* Brief
For the material below, return exactly the lines starting at the one holding "de recursos que antes, por ello pide a los" and ending at the one holding "FUENTE: LA VOZ DE TARIJA//", counting both as part of the range.

* Material for this exercise
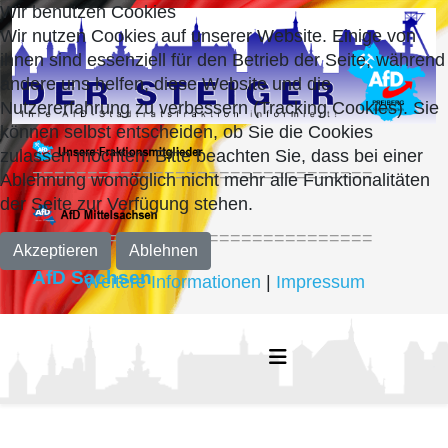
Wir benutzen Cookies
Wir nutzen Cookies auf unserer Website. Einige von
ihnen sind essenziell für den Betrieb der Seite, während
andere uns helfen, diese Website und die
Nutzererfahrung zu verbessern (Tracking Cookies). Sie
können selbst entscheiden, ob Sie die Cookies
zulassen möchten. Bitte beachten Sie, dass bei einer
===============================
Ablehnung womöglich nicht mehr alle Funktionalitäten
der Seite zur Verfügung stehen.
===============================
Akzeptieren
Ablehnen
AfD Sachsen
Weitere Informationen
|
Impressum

---

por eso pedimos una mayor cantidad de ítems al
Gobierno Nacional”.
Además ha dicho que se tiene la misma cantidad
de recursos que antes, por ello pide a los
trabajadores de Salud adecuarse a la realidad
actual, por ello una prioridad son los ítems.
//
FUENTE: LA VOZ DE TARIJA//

* Response below
de recursos que antes, por ello pide a los
trabajadores de Salud adecuarse a la realidad
actual, por ello una prioridad son los ítems.
//
FUENTE: LA VOZ DE TARIJA//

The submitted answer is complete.